The remainder of this paper is organized as follows. Section II reviews the related work. Section III introduces the proposed scalable interconnect architecture. Section IV presents network performance studies for the proposed architecture, and Section V demonstrates system emulation and experimental testbed studies by prototyping a cluster network involving AW-GRs and FPGA boards. Section VI concludes the paper.

# II. RELATED WORK

Regarding network topologies based on electrical switches, Fat Tree (FT) [5], [11] is one of the most common architecture to build large-scale computing systems and it is usually built with some level of oversubscription to reduce the number of inter-rack switches and cables. For a three-tier FT network with 64-port electrical switches, the scalability of FT is well below 100 000 nodes.

Flattened Butterfly (FB) [12], [13] is another possible interconnect architecture. While FB can guarantee a smaller diameter compared to FT network (three hops instead of five), its scalability is also limited by the radix of the electrical switches, and the maximum number of interconnected nodes is also well below 100 000 nodes, assuming to use 64-port electrical switches.

3-D Torus [14] is a well-known network topology for HPC systems. Its scalability is not limited by the switch radix but the network diameter grows quickly with the number of nodes.

The dragonfly topology [15] is a hierarchal network topology that creates groups of nodes with an extremely high virtual radix. Ref. [15] does not provide details regarding the intra or the intergroup network, but it specifies that there is at least one global link between any pair of groups. The authors also developed routing algorithms that assure that the minimal path between any pair of nodes uses at most one global link. While any arbitrary network can be used for the inter-group and intra-group networks, to minimize the worst-case hop count these networks should be

all-to-all, i.e. all the routers in a group should be connected to each other directly (otherwise, some local forwarding is required via the intra-group network, which increases the hop count).

A recent trend in large-scale interconnection architectures is to use servers/computing nodes with embedded switches with a large number of ports to create directly connected networks such as PERCs from IBM [16]. Embedding the switch/router directly in the node reduces the latency of the initial/final hop. Keeping the diameter of the network small helps to reduce the network's average latency which is strongly correlated with the average number of hops between each source and destination pairs.

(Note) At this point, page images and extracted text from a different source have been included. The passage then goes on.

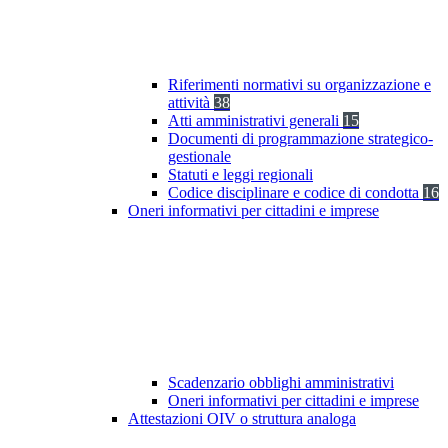
Riferimenti normativi su organizzazione e
attività
38
Atti amministrativi generali
15
Documenti di programmazione strategico-
gestionale
Statuti e leggi regionali
Codice disciplinare e codice di condotta
16
Oneri informativi per cittadini e imprese
Scadenzario obblighi amministrativi
Oneri informativi per cittadini e imprese
Attestazioni OIV o struttura analoga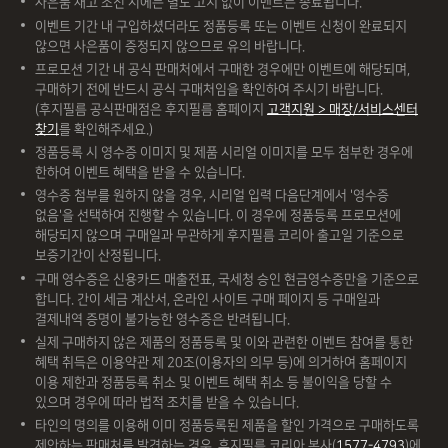
게
사은품 재고 소진 시에는 별도 고지 없이 이벤트는 종료됩니다.
h
이벤트 기간 내 구입하셨더라도 정품등록 또는 이벤트 신청이 완료되지
a
않으면 사은품이 증정되지 않으므로 유의 바랍니다.
l
프로모션 기간 내 공식 판매처에서 구매한 경우에만 이벤트에 해당되며,
f
구매하기 전에 반드시 공식 구매처임을 확인하여 주시기 바랍니다.
와
(후지필름 공식판매점은 후지필름 홈페이지
고객지원 > 매장/서비스센터
함
찾기
를 확인해주세요.)
께
정품등록 시 영수증 이미지 및 제품 시리얼 이미지를 모두 첨부한 경우에
.
한하여 이벤트 혜택을 받을 수 있습니다.
X
h
영수증 첨부를 원하지 않을 경우, 시리얼 입력 다음단계에서 '영수증
a
없음'을 선택하여 진행할 수 있습니다. 이 경우에 정품등록 프로모션에
l
해당되지 않으며 구매일과 무관하게 후지필름 코리아 출고일 기준으로
f
보증기간이 산정됩니다.
구매 영수증은 신용카드 매출전표, 국세청 승인 현금영수증만을 기준으로
합니다. 간이 세금 계산서, 온라인 사이트 구매 페이지 등 구매일과
결제내역 증명이 불가능한 영수증은 반려됩니다.
실제 구매하지 않은 제품의 정품등록 및 이와 관련한 이벤트 참여를 통한
혜택 취득은 이용약관 제 20조(이용자의 의무 등)에 의거하여 홈페이지
이용 제한과 정품등록 취소 및 이벤트 혜택 취소 등 불이익을 당할 수
있으며 경우에 따라 법적 조치를 받을 수 있습니다.
타인의 명의를 이용해 이미 정품등록된 제품을 할인 가격으로 구매하도록
제안하는 판매처를 발견하는 경우, 후지필름 코리아 본사(
1577-4793
)에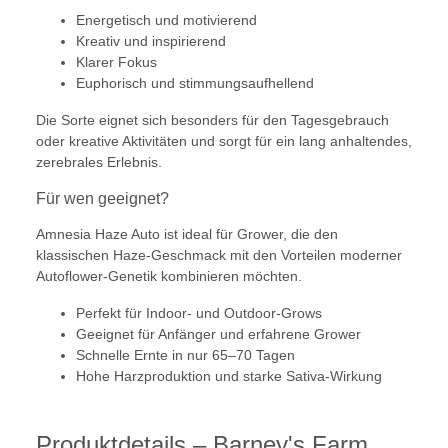
Energetisch und motivierend
Kreativ und inspirierend
Klarer Fokus
Euphorisch und stimmungsaufhellend
Die Sorte eignet sich besonders für den Tagesgebrauch
oder kreative Aktivitäten und sorgt für ein lang anhaltendes,
zerebrales Erlebnis.
Für wen geeignet?
Amnesia Haze Auto ist ideal für Grower, die den
klassischen Haze-Geschmack mit den Vorteilen moderner
Autoflower-Genetik kombinieren möchten.
Perfekt für Indoor- und Outdoor-Grows
Geeignet für Anfänger und erfahrene Grower
Schnelle Ernte in nur 65–70 Tagen
Hohe Harzproduktion und starke Sativa-Wirkung
Produktdetails – Barney's Farm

Researchers at HP have even proposed [17], [18] integrating photonics into high radix switches in order to meet the needs of future high performance systems.

Concerning the use of optical technologies to improve performance or scalability of electrical interconnect architectures, Helios [20] is a popular hybrid electrical/optical switch architecture for modular datacenters that uses slow optical switches for optical circuit switching and a legacy FT topology for electrical packet switching. In addition, Helios' design does not address the challenges of scalability. The main focus is to offload the high-bandwidth traffic to the optical network.

Calabretta *et al.* proposes and experimentally demonstrates a flat and distributed optical packet switching interconnect architecture for inter-cluster communication [20]. The intra cluster network still makes use of legacy electrical networks.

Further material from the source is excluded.